> Work to be completed
The data below must be repeated exactly. Leave nothing out.

> Source data
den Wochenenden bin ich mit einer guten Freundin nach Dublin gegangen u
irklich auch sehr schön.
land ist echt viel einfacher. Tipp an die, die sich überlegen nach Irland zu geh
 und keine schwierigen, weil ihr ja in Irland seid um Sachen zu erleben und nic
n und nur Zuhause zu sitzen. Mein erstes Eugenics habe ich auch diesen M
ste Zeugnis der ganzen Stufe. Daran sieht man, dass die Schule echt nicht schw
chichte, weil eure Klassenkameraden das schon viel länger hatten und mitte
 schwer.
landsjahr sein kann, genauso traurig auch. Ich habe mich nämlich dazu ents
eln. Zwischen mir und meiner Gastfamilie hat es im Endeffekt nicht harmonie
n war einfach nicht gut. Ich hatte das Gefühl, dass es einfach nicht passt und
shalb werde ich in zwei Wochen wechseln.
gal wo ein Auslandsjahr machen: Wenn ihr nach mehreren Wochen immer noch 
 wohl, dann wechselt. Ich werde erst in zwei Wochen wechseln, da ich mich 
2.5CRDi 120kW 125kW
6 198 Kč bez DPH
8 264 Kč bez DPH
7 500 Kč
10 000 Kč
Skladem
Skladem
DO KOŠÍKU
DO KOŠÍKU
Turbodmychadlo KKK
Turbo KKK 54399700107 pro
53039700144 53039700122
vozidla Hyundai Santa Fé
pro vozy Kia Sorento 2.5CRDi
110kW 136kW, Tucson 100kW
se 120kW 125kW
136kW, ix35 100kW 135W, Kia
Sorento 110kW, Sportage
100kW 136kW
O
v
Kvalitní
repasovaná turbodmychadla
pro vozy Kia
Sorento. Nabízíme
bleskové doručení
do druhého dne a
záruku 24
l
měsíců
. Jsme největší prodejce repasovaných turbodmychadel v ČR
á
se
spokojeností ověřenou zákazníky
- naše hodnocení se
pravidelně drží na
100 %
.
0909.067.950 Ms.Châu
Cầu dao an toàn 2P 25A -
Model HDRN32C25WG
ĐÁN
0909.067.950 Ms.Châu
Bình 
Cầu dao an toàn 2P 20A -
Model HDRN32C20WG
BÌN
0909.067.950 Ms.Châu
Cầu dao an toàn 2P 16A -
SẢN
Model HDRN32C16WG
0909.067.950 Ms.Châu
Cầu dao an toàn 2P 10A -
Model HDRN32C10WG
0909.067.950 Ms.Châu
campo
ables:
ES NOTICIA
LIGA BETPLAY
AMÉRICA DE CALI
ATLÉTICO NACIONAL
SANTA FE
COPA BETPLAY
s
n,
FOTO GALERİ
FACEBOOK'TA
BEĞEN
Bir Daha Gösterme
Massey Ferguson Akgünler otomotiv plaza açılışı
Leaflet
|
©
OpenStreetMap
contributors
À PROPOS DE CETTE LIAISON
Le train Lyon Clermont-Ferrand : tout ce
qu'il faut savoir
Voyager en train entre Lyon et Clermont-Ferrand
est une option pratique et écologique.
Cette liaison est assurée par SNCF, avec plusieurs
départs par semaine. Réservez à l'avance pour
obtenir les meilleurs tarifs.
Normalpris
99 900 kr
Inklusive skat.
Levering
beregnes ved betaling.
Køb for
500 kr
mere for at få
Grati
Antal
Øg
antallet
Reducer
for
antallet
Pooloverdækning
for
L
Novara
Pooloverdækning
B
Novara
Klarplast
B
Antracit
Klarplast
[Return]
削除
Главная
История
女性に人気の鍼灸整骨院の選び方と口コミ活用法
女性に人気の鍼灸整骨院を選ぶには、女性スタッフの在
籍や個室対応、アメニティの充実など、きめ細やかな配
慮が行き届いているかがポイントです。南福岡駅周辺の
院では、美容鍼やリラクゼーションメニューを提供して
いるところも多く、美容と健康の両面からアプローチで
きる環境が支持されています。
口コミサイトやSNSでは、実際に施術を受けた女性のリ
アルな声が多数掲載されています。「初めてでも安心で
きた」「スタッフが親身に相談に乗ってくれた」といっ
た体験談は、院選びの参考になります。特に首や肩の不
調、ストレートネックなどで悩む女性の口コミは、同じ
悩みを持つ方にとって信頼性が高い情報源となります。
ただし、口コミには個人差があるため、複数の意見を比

> Task result
den Wochenenden bin ich mit einer guten Freundin nach Dublin gegangen u
irklich auch sehr schön.
land ist echt viel einfacher. Tipp an die, die sich überlegen nach Irland zu geh
 und keine schwierigen, weil ihr ja in Irland seid um Sachen zu erleben und nic
n und nur Zuhause zu sitzen. Mein erstes Eugenics habe ich auch diesen M
ste Zeugnis der ganzen Stufe. Daran sieht man, dass die Schule echt nicht schw
chichte, weil eure Klassenkameraden das schon viel länger hatten und mitte
 schwer.
landsjahr sein kann, genauso traurig auch. Ich habe mich nämlich dazu ents
eln. Zwischen mir und meiner Gastfamilie hat es im Endeffekt nicht harmonie
n war einfach nicht gut. Ich hatte das Gefühl, dass es einfach nicht passt und
shalb werde ich in zwei Wochen wechseln.
gal wo ein Auslandsjahr machen: Wenn ihr nach mehreren Wochen immer noch 
 wohl, dann wechselt. Ich werde erst in zwei Wochen wechseln, da ich mich 
2.5CRDi 120kW 125kW
6 198 Kč bez DPH
8 264 Kč bez DPH
7 500 Kč
10 000 Kč
Skladem
Skladem
DO KOŠÍKU
DO KOŠÍKU
Turbodmychadlo KKK
Turbo KKK 54399700107 pro
53039700144 53039700122
vozidla Hyundai Santa Fé
pro vozy Kia Sorento 2.5CRDi
110kW 136kW, Tucson 100kW
se 120kW 125kW
136kW, ix35 100kW 135W, Kia
Sorento 110kW, Sportage
100kW 136kW
O
v
Kvalitní
repasovaná turbodmychadla
pro vozy Kia
Sorento. Nabízíme
bleskové doručení
do druhého dne a
záruku 24
l
měsíců
. Jsme největší prodejce repasovaných turbodmychadel v ČR
á
se
spokojeností ověřenou zákazníky
- naše hodnocení se
pravidelně drží na
100 %
.
0909.067.950 Ms.Châu
Cầu dao an toàn 2P 25A -
Model HDRN32C25WG
ĐÁN
0909.067.950 Ms.Châu
Bình 
Cầu dao an toàn 2P 20A -
Model HDRN32C20WG
BÌN
0909.067.950 Ms.Châu
Cầu dao an toàn 2P 16A -
SẢN
Model HDRN32C16WG
0909.067.950 Ms.Châu
Cầu dao an toàn 2P 10A -
Model HDRN32C10WG
0909.067.950 Ms.Châu
campo
ables:
ES NOTICIA
LIGA BETPLAY
AMÉRICA DE CALI
ATLÉTICO NACIONAL
SANTA FE
COPA BETPLAY
s
n,
FOTO GALERİ
FACEBOOK'TA
BEĞEN
Bir Daha Gösterme
Massey Ferguson Akgünler otomotiv plaza açılışı
Leaflet
|
©
OpenStreetMap
contributors
À PROPOS DE CETTE LIAISON
Le train Lyon Clermont-Ferrand : tout ce
qu'il faut savoir
Voyager en train entre Lyon et Clermont-Ferrand
est une option pratique et écologique.
Cette liaison est assurée par SNCF, avec plusieurs
départs par semaine. Réservez à l'avance pour
obtenir les meilleurs tarifs.
Normalpris
99 900 kr
Inklusive skat.
Levering
beregnes ved betaling.
Køb for
500 kr
mere for at få
Grati
Antal
Øg
antallet
Reducer
for
antallet
Pooloverdækning
for
L
Novara
Pooloverdækning
B
Novara
Klarplast
B
Antracit
Klarplast
[Return]
削除
Главная
История
女性に人気の鍼灸整骨院の選び方と口コミ活用法
女性に人気の鍼灸整骨院を選ぶには、女性スタッフの在
籍や個室対応、アメニティの充実など、きめ細やかな配
慮が行き届いているかがポイントです。南福岡駅周辺の
院では、美容鍼やリラクゼーションメニューを提供して
いるところも多く、美容と健康の両面からアプローチで
きる環境が支持されています。
口コミサイトやSNSでは、実際に施術を受けた女性のリ
アルな声が多数掲載されています。「初めてでも安心で
きた」「スタッフが親身に相談に乗ってくれた」といっ
た体験談は、院選びの参考になります。特に首や肩の不
調、ストレートネックなどで悩む女性の口コミは、同じ
悩みを持つ方にとって信頼性が高い情報源となります。
ただし、口コミには個人差があるため、複数の意見を比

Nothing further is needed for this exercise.